'''
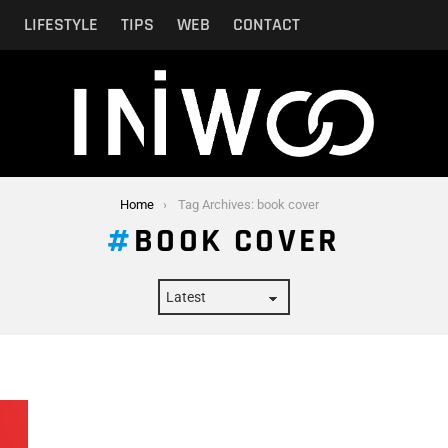
N
LIFESTYLE
TIPS
WEB
CONTACT
Home
Tag Archives: book cover
BOOK COVER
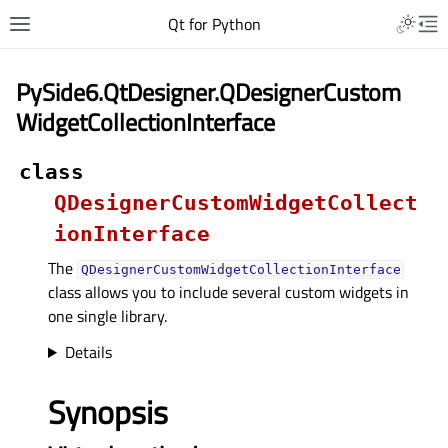
Qt for Python
PySide6.QtDesigner.QDesignerCustom
WidgetCollectionInterface
class
QDesignerCustomWidgetCollect
ionInterface
The
QDesignerCustomWidgetCollectionInterface
class allows you to include several custom widgets in
one single library.
Details
Synopsis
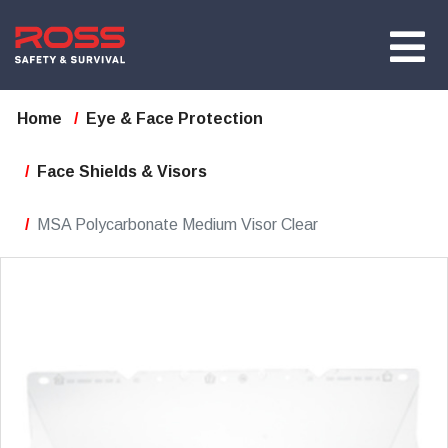
Home
Eye & Face Protection
Face Shields & Visors
MSA Polycarbonate Medium Visor Clear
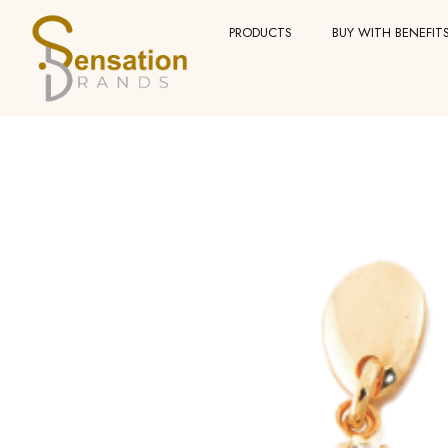
Skip
PRODUCTS
BUY WITH BENEFIT
to
content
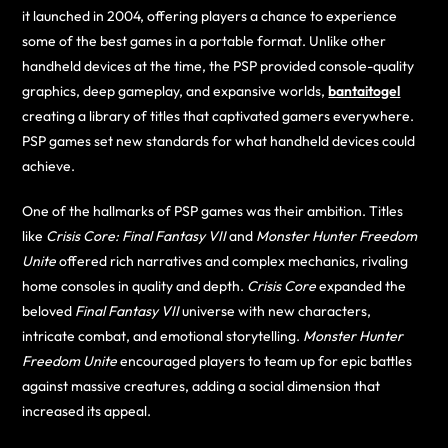
it launched in 2004, offering players a chance to experience
some of the best games in a portable format. Unlike other
handheld devices at the time, the PSP provided console-quality
graphics, deep gameplay, and expansive worlds,
bantaitogel
creating a library of titles that captivated gamers everywhere.
PSP games set new standards for what handheld devices could
achieve.
One of the hallmarks of PSP games was their ambition. Titles
like
Crisis Core: Final Fantasy VII
and
Monster Hunter Freedom
Unite
offered rich narratives and complex mechanics, rivaling
home consoles in quality and depth.
Crisis Core
expanded the
beloved
Final Fantasy VII
universe with new characters,
intricate combat, and emotional storytelling.
Monster Hunter
Freedom Unite
encouraged players to team up for epic battles
against massive creatures, adding a social dimension that
increased its appeal.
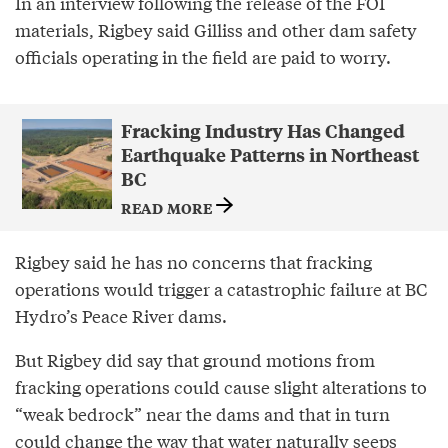
In an interview following the release of the FOI
materials, Rigbey said Gilliss and other dam safety
officials operating in the field are paid to worry.
Fracking Industry Has Changed
Earthquake Patterns in Northeast
BC
READ MORE
Rigbey said he has no concerns that fracking
operations would trigger a catastrophic failure at BC
Hydro’s Peace River dams.
But Rigbey did say that ground motions from
fracking operations could cause slight alterations to
“weak bedrock” near the dams and that in turn
could change the way that water naturally seeps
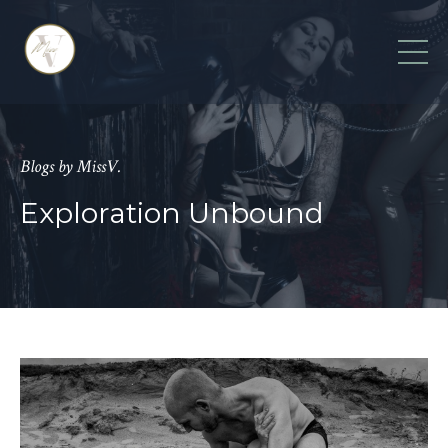
Blogs by MissV.
Exploration Unbound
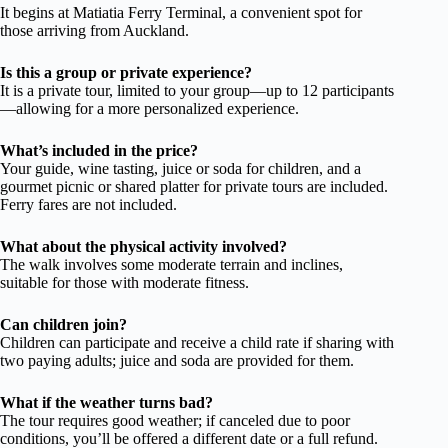
It begins at Matiatia Ferry Terminal, a convenient spot for
those arriving from Auckland.
Is this a group or private experience?
It is a private tour, limited to your group—up to 12 participants
—allowing for a more personalized experience.
What’s included in the price?
Your guide, wine tasting, juice or soda for children, and a
gourmet picnic or shared platter for private tours are included.
Ferry fares are not included.
What about the physical activity involved?
The walk involves some moderate terrain and inclines,
suitable for those with moderate fitness.
Can children join?
Children can participate and receive a child rate if sharing with
two paying adults; juice and soda are provided for them.
What if the weather turns bad?
The tour requires good weather; if canceled due to poor
conditions, you’ll be offered a different date or a full refund.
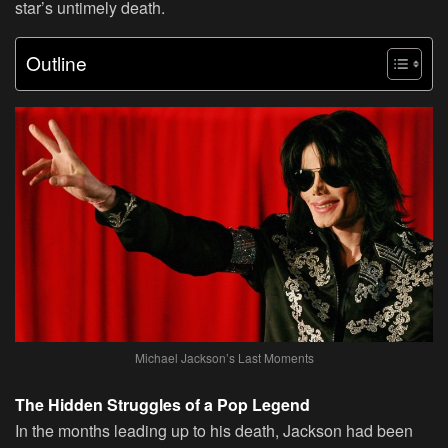
star’s untimely death.
Outline
Michael Jackson’s Last Moments
The Hidden Struggles of a Pop Legend
In the months leading up to his death, Jackson had been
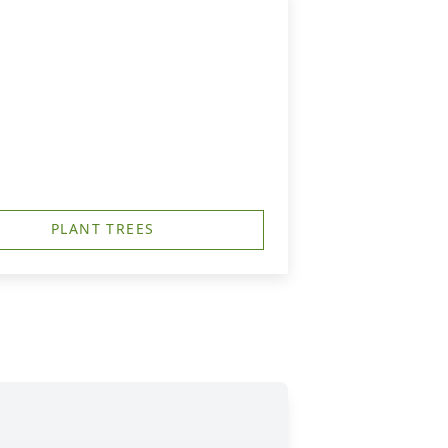
PLANT TREES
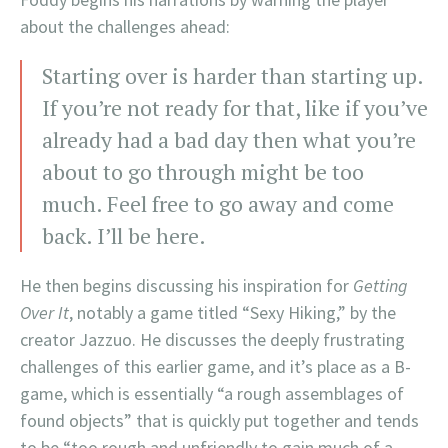
about the challenges ahead:
Starting over is harder than starting up.
If you’re not ready for that, like if you’ve
already had a bad day then what you’re
about to go through might be too
much. Feel free to go away and come
back. I’ll be here.
He then begins discussing his inspiration for
Getting
Over It
, notably a game titled “Sexy Hiking,” by the
creator Jazzuo. He discusses the deeply frustrating
challenges of this earlier game, and it’s place as a B-
game, which is essentially “a rough assemblages of
found objects” that is quickly put together and tends
to be “too rough and unfriendly to gain much of a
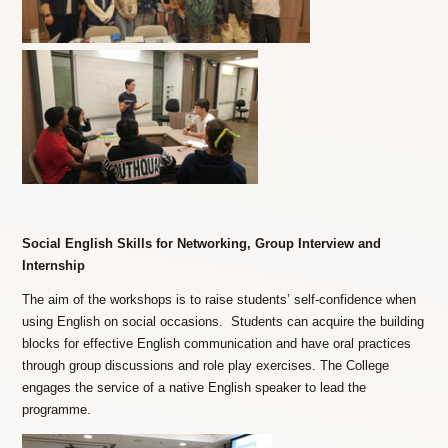
Social English Skills for Networking, Group Interview and
Internship
The aim of the workshops is to raise students’ self-confidence when
using English on social occasions. Students can acquire the building
blocks for effective English communication and have oral practices
through group discussions and role play exercises. The College
engages the service of a native English speaker to lead the
programme.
'''
** EXERCISE OBJECTIVE **
Set down all the entries exactly as they appear, but skip any pictures.

** SOLUTION FOR THIS TASK **
N
LIFESTYLE
TIPS
WEB
CONTACT
Home
Tag Archives: book cover
BOOK COVER
Qt for Python
PySide6.QtDesigner.QDesignerCustom
WidgetCollectionInterface
class
QDesignerCustomWidgetCollect
ionInterface
The
QDesignerCustomWidgetCollectionInterface
class allows you to include several custom widgets in
one single library.
Details
Synopsis
Home
Eye & Face Protection
Face Shields & Visors
MSA Polycarbonate Medium Visor Clear
Skip
PRODUCTS
BUY WITH BENEFIT
to
content
it launched in 2004, offering players a chance to experience
some of the best games in a portable format. Unlike other
handheld devices at the time, the PSP provided console-quality
graphics, deep gameplay, and expansive worlds,
bantaitogel
creating a library of titles that captivated gamers everywhere.
PSP games set new standards for what handheld devices could
achieve.
One of the hallmarks of PSP games was their ambition. Titles
like
Crisis Core: Final Fantasy VII
and
Monster Hunter Freedom
Unite
offered rich narratives and complex mechanics, rivaling
home consoles in quality and depth.
Crisis Core
expanded the
beloved
Final Fantasy VII
universe with new characters,
intricate combat, and emotional storytelling.
Monster Hunter
Freedom Unite
encouraged players to team up for epic battles
against massive creatures, adding a social dimension that
increased its appeal.
In an interview following the release of the FOI
materials, Rigbey said Gilliss and other dam safety
officials operating in the field are paid to worry.
Fracking Industry Has Changed
Earthquake Patterns in Northeast
BC
READ MORE
Rigbey said he has no concerns that fracking
operations would trigger a catastrophic failure at BC
Hydro’s Peace River dams.
But Rigbey did say that ground motions from
fracking operations could cause slight alterations to
“weak bedrock” near the dams and that in turn
could change the way that water naturally seeps
Blogs by MissV.
Exploration Unbound
It begins at Matiatia Ferry Terminal, a convenient spot for
those arriving from Auckland.
Is this a group or private experience?
It is a private tour, limited to your group—up to 12 participants
—allowing for a more personalized experience.
What’s included in the price?
Your guide, wine tasting, juice or soda for children, and a
gourmet picnic or shared platter for private tours are included.
Ferry fares are not included.
What about the physical activity involved?
The walk involves some moderate terrain and inclines,
suitable for those with moderate fitness.
Can children join?
Children can participate and receive a child rate if sharing with
two paying adults; juice and soda are provided for them.
What if the weather turns bad?
The tour requires good weather; if canceled due to poor
conditions, you’ll be offered a different date or a full refund.
star’s untimely death.
Outline
Michael Jackson’s Last Moments
The Hidden Struggles of a Pop Legend
In the months leading up to his death, Jackson had been
PLANT TREES
about the challenges ahead:
Starting over is harder than starting up.
If you’re not ready for that, like if you’ve
already had a bad day then what you’re
about to go through might be too
much. Feel free to go away and come
back. I’ll be here.
He then begins discussing his inspiration for
Getting
Over It
, notably a game titled “Sexy Hiking,” by the
creator Jazzuo. He discusses the deeply frustrating
challenges of this earlier game, and it’s place as a B-
game, which is essentially “a rough assemblages of
found objects” that is quickly put together and tends
to be “too rough and unfriendly to gain much of a
Social English Skills for Networking, Group Interview and
Internship
The aim of the workshops is to raise students’ self-confidence when
using English on social occasions. Students can acquire the building
blocks for effective English communication and have oral practices
through group discussions and role play exercises. The College
engages the service of a native English speaker to lead the
programme.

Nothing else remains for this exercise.